Su Joaquín había venido exclusivamente por ella.
Le encantaba la sensación de este momento.
Ser admirada y envidiada por todos los presentes.
Era el centro absoluto de la atención.
El corazón de Pamela Ibarra latía desbocado.
Miró a Joaquín con un gesto aún más tímido y no pudo evitar dar un paso más para acercarse a él.
—Joaquín, yo...
Incluso extendió la mano, intentando tomarlo de la manga del traje.
Buscaba aprovechar la conmoción de la multitud para consolidar su estatus de prometida frente a todos.
Joaquín siempre había sido un caballero.
Además, los unían muchos años de trato cordial.
Don Fernando Carrasco también le tenía mucho cariño.
Con tanta gente observando, Joaquín seguramente le mostraría algo de cortesía, al menos para no dejarla en ridículo delante de todos.
Esa era la lógica de Pamela.
Pero el hombre ni siquiera le dirigió una mirada.
Simplemente avanzó con sus largas piernas, pasando de largo junto a ella, y se dirigió directamente hacia el otro lado del grupo.
La mano de Pamela quedó suspendida en el aire.

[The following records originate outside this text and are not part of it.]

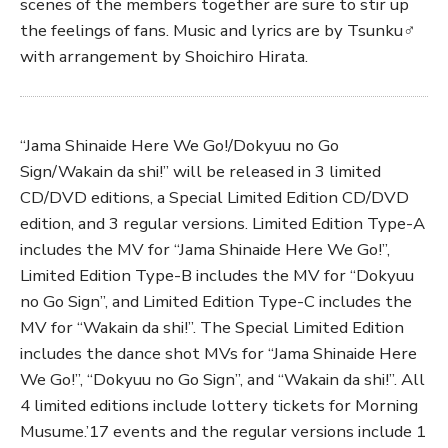
scenes of the members together are sure to stir up
the feelings of fans. Music and lyrics are by Tsunku♂
with arrangement by Shoichiro Hirata.
“Jama Shinaide Here We Go!/Dokyuu no Go
Sign/Wakain da shi!” will be released in 3 limited
CD/DVD editions, a Special Limited Edition CD/DVD
edition, and 3 regular versions. Limited Edition Type-A
includes the MV for “Jama Shinaide Here We Go!”,
Limited Edition Type-B includes the MV for “Dokyuu
no Go Sign”, and Limited Edition Type-C includes the
MV for “Wakain da shi!”. The Special Limited Edition
includes the dance shot MVs for “Jama Shinaide Here
We Go!”, “Dokyuu no Go Sign”, and “Wakain da shi!”. All
4 limited editions include lottery tickets for Morning
Musume.’17 events and the regular versions include 1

Su sonrisa se congeló en su rostro.
Giró la cabeza lentamente.
Y vio a Joaquín detenerse justo enfrente de Kiara.
El aura fría y dominante que irradiaba hace unos segundos desapareció por completo.
Su mirada gélida se derritió en un mar de absoluta adoración.
Bajó la mirada y, con sus largos y elegantes dedos, apartó con naturalidad un mechón de cabello que el viento le había alborotado a la chica, colocándolo detrás de su oreja.
Un gesto tan íntimo que parecía haberlo hecho miles de veces.
Luego, tomó la mano de Kiara, y la devoción en sus ojos era tan intensa que casi podía sentirse en el aire.
—Has adelgazado —murmuró él con voz ronca y llena de ternura—. Estos días han sido muy duros para mi Kiki.